Un gentil garçon, qui avait grandi dans une famille respectable, pas très riche mais unie, et qui rêvait de devenir un petit voyou… J’ai toujours éprouvé un attachement profond pour les gens rebelles et vulgaires, pour les paumés issus de la classe ouvrière, dont les débordements hauts en couleur prennent une dimension universelle, quasiment mythique. J’aimais les filles avec des seins en forme d’obus, qui avaient des coiffures en forme de choucroute et qui cachaient des lames de rasoir dans leurs cheveux.
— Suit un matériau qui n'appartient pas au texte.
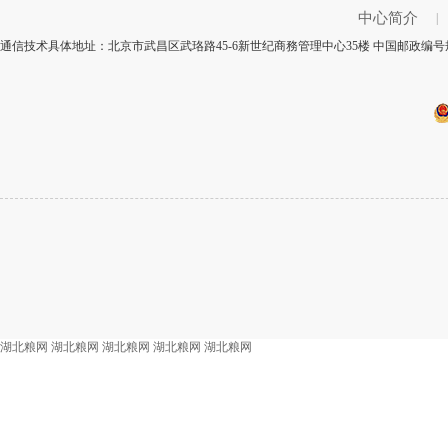
中心简介
|
通信技术具体地址：北京市武昌区武珞路45-6新世纪商務管理中心35楼 中国邮政编号规
湖北粮网
湖北粮网
湖北粮网
湖北粮网
湖北粮网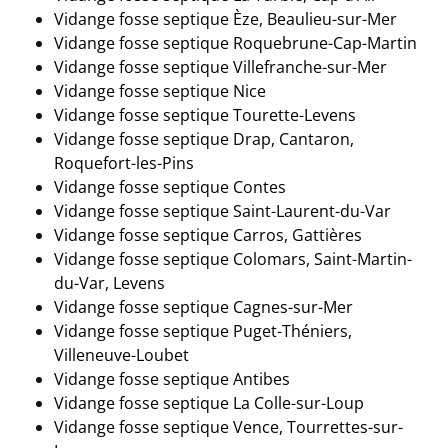
Vidange fosse septique Èze, Beaulieu-sur-Mer
Vidange fosse septique Roquebrune-Cap-Martin
Vidange fosse septique Villefranche-sur-Mer
Vidange fosse septique Nice
Vidange fosse septique Tourette-Levens
Vidange fosse septique Drap, Cantaron,
Roquefort-les-Pins
Vidange fosse septique Contes
Vidange fosse septique Saint-Laurent-du-Var
Vidange fosse septique Carros, Gattières
Vidange fosse septique Colomars, Saint-Martin-
du-Var, Levens
Vidange fosse septique Cagnes-sur-Mer
Vidange fosse septique Puget-Théniers,
Villeneuve-Loubet
Vidange fosse septique Antibes
Vidange fosse septique La Colle-sur-Loup
Vidange fosse septique Vence, Tourrettes-sur-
J’adorais la musique coriace, je m’y suis donc consacré et j’ai cessé de me soucier de savoir qui était le Président, quelle guerre nous livrions et qui étaient censés être les bons ou les méchants.
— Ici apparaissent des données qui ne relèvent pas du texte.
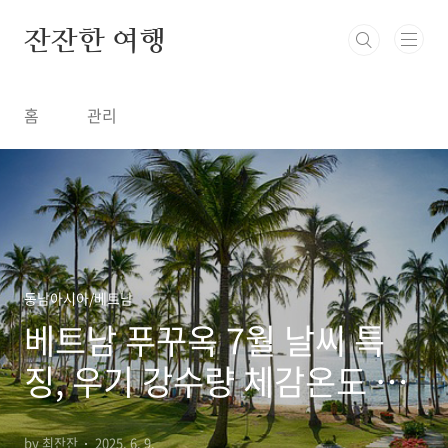
본문 바로가기
잔잔한 여행
홈
관리
동남아시아/베트남
베트남 푸꾸옥 7월 날씨 특
징, 우기 강수량 체감온도 기
온 옷차림
by 최잔잔
2025. 6. 9.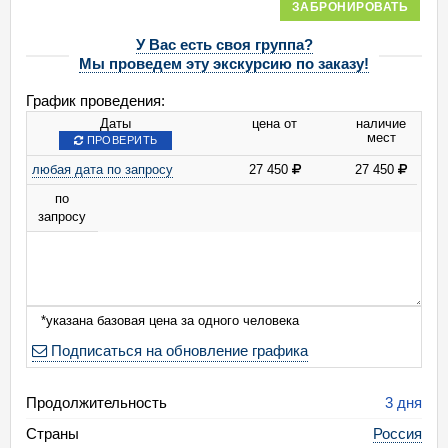
ЗАБРОНИРОВАТЬ
У Вас есть своя группа?
Мы проведем эту экскурсию по заказу!
График проведения:
Даты
цена от
наличие
мест
ПРОВЕРИТЬ
любая дата по запросу
27 450
27 450
по
запросу
*указана базовая цена за одного человека
Подписаться на обновление графика
Продолжительность
3 дня
Страны
Россия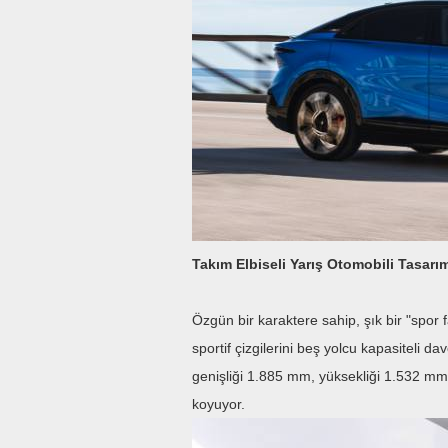
Takım Elbiseli Yarış Otomobili Tasarı
Özgün bir karaktere sahip, şık bir "spor 
sportif çizgilerini beş yolcu kapasiteli d
genişliği 1.885 mm, yüksekliği 1.532 mm 
koyuyor.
Comment la musique est-elle devenue ton obsession ?
Quand j’étais gosse, j’avais un album de Dylan et un des Stones. Je les écoutais sans arrêt. Et sur l’album des Stones, toutes les chansons étaient signées de noms mystérieux. Je n’avais jamais entendu parler de Muddy Waters ni de Buddy Holly ni de Bo Diddley. Puis je me suis plongé dans cette musique et j’ai perdu la boule. J’ai carrément perdu la boule. Quand je me suis mis à écouter Chuck Berry, j’ai pris une gigantesque claque. C’est pour ça que je joue systématiquement Johnny B. Goode en rappel. C’est le type même de chanson que les petits poseurs ne peuvent pas supporter. Ce n’est pas du rock alternatif, ce n’est pas moderne, mais elle me transporte de bonheur. En tant que parolier, Chuck Berry m’a fourni des clés. Il a un sens miraculeux de la construction. C’est aussi un maître du détail, il est capable de vous décrire l’état d’une route, le type de voiture qui y roule, à quoi ressemblent les gens qui sont dedans.
Pour les gens de ta génération, le songwriter par excellence était Bob Dylan.
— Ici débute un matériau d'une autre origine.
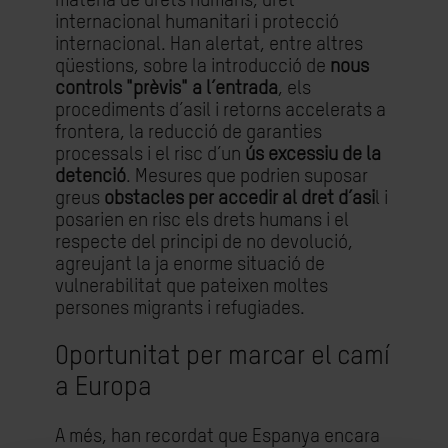
matèria de drets humans, dret
internacional humanitari i protecció
internacional. Han alertat, entre altres
qüestions, sobre la introducció de
nous
controls "prèvis" a l’entrada
, els
procediments d’asil i retorns accelerats a
frontera, la reducció de garanties
processals i el risc d’un
ús excessiu de la
detenció
. Mesures que podrien suposar
greus
obstacles per accedir al dret d’asi
l i
posarien en risc els drets humans i el
respecte del principi de no devolució,
agreujant la ja enorme situació de
vulnerabilitat que pateixen moltes
persones migrants i refugiades.
Oportunitat per marcar el camí
a Europa
A més, han recordat que Espanya encara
J’adorais sa voix mais comme parolier, il m’a surtout montré ce qu’il ne fallait pas faire. Je crois que les imitateurs de Dylan ont écrit plus de paroles débiles que n’importe qui d’autre. Van Morrison m’a davantage influencé, surtout à l’époque de Them. J’ai aussi été influencé par tout ce que Lou Reed a écrit. Quand je cherchais ma voie avec mon premier groupe, j’ai entendu le premier album du Velvet Underground lors d’une fête à l’université : je l’ai détesté. Je n’avais jamais entendu un son aussi minable ! Ensuite, j’ai pris de l’acide et je l’ai entendu à nouveau. Là je me suis dit « Putain, c’est carrément génial. » Je me suis mis à écouter tout ce qu’il faisait et me suis aperçu qu’il recyclait des tas de chansons country. Quand j’ai formé les Stooges, j’écoutais en permanence le Velvet et les Doors, les Doors et le Velvet. Rien d’autre. L’idée de base, pour moi, c’était de chanter comme un croisement entre un hillbilly puant le cambouis et un vieux Noir. D’une certaine façon, j’y suis parvenu ; pour la frange la plus jeune de mon public, je représente un peu ce que Bo Diddley pouvait représenter pour moi quand j’avais 20 ans. J’essayais d’avoir la voix la plus rurale et rustique possible. Mais pendant l’enregistrement du premier disque des Stooges, je fumais tellement de marijuana que je m’endormais presque constamment, j’étais sujet à des crises de narcolepsie. Ça s’entend, le chant est très pa-res-seux (rires)… C’est un cliché à mon sujet : on croit que parce que la musique est énergique, je dois être en permanence en train de hurler et de trépigner.
Tu t’es lassé du rock ?
Je crois qu’aujourd’hui les seuls artistes qui fassent quelque chose de vraiment intéressant sont les musiciens de rap. Chez eux, la personnalité du chanteur ressort vraiment. J’aime aussi le jazz. J’écoute plus volontiers Sonny Rollins, Miles Davis ou John Coltrane que du rock contemporain. Quand j’en écoute, c’est comme si je faisais mes devoirs. Je me dis « OK, c’est l’heure d’aller chez Tower Records pour acheter toutes ces merdes contemporaines et voir ce qui se fait. » Alors j’y vais, j’achète des disques. Mais c’est de la merde, ça craint vraiment. Souvent, c’est fait par des gens intelligents, des gens très malins. C’est très cérébral, mais ça n’a pas de couilles. Petit à petit, je me suis aperçu que ça m’excitait moins. Le moment où ça a vraiment commencé à me donner envie de gerber, ça a été pendant la new-wave. Pas la nouvelle vague new-yorkaise, pas Patti Smith ou Television : ça, c’était super. Mais c’est ensuite que ça s’est gâté. Je n’ai jamais aimé les groupes comme Police ou Flock Of Seagulls. On en est arrivés à un point où les radios rock ne passaient plus que des trucs à base de synthétiseurs branchés sur des boîtes à rythmes, avec une voix pop par-dessus vraiment écoeurant. La dernière explosion créatrice a été Nirvana. Depuis, je n’ai rien entendu de marquant. Les seuls types vaguement intéressants font soit de l’agit-prop, comme Rage Against The Machine, soit une sorte de rap blanc, comme Limp Bizkit ou Korn. Mais la meilleure musique américaine contemporaine, on la trouve sur le label Fat Possum : elle est faite par de vieux Nègres comme Junior Kimbrough, que j’avais emmené en tournée avant sa mort, ou RL Burnside. Putain, ces mecs sont phénoménaux !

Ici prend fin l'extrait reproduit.